The enhancements in terms of deformation were expected. A PI controller creates a non-constant delay, which increases when high speed variations and high torques are applied, thus deforming the output trajectory. In contrast, the feed-forward approach preemptively sends a command to achieve the needed speed to follow the trajectory while compensating for output torques, inertia and friction.

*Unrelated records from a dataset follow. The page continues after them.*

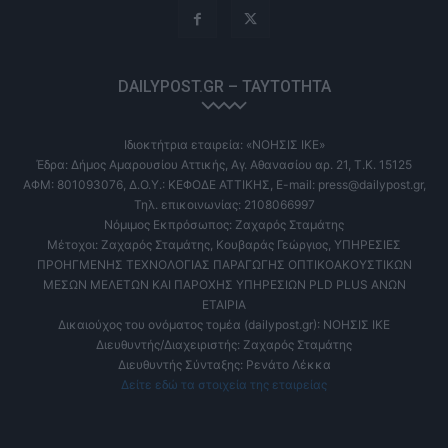
DAILYPOST.GR – ΤΑΥΤΌΤΗΤΑ
Ιδιοκτήτρια εταιρεία: «ΝΟΗΣΙΣ ΙΚΕ»
Έδρα: Δήμος Αμαρουσίου Αττικής, Αγ. Αθανασίου αρ. 21, Τ.Κ. 15125
ΑΦΜ: 801093076, Δ.Ο.Υ.: ΚΕΦΟΔΕ ΑΤΤΙΚΗΣ, E-mail: press@dailypost.gr,
Τηλ. επικοινωνίας: 2108066997
Νόμιμος Εκπρόσωπος: Ζαχαρός Σταμάτης
Μέτοχοι: Ζαχαρός Σταμάτης, Κουβαράς Γεώργιος, ΥΠΗΡΕΣΙΕΣ
ΠΡΟΗΓΜΕΝΗΣ ΤΕΧΝΟΛΟΓΙΑΣ ΠΑΡΑΓΩΓΗΣ ΟΠΤΙΚΟΑΚΟΥΣΤΙΚΩΝ
ΜΕΣΩΝ ΜΕΛΕΤΩΝ ΚΑΙ ΠΑΡΟΧΗΣ ΥΠΗΡΕΣΙΩΝ PLD PLUS ΑΝΩΝ
ΕΤΑΙΡΙΑ
Δικαιούχος του ονόματος τομέα (dailypost.gr): ΝΟΗΣΙΣ ΙΚΕ
Διευθυντής/Διαχειριστής: Ζαχαρός Σταμάτης
Διευθυντής Σύνταξης: Ρενάτο Λέκκα
Δείτε εδώ τα στοιχεία της εταιρείας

Notice that the whole experiment could have benefited from an external ground-truth regarding the torque and position measures. The remaining errors can be explained as being the sum of the models imperfections, both by the model itself not matching the reality and the model parameters identification. Specifically, the temperature’s influence on the system was not included and the physical model of the robot was approximate. Moreover, the DC motor manufacturer statesFootnote 8 that the tolerance of the motor’s characteristics can reach \(+/-10\%\), important hardware discrepancies between servo-motors were indeed measured. Therefore, an improvement of the presented method would be to find a set of model parameters for each servo-motor. Finally, the backlash was not accounted for. While most of the backlash comes from the gearbox and is detected by the encoder, the short and brutal modifications of friction created by the backlash are not handled. A backlash hysteresis model [5] could be tried in future work.

6 Conclusion

The open source firmware for the MX-64 servo-motor presented in this paper is meant to be a tool offering a complete control over the actuator. A simple electric DC motor model and a traditional friction model are embedded into the firmware. The parameter identification method, which uses a black box optimization algorithm and a wide set of generic measures, proved to be much more accurate than what was achieved through specific measures and hand tuning. A combined feed-forward and feed-back implementation is tested on the humanoid robot Sigmaban with a highly dynamic football kick whose inverse dynamics is calculated. When compared to a PI controller, the proposed approach absorbs almost all the delay, significantly reduces the deformation and enhances the repeatability of heavy torque movements.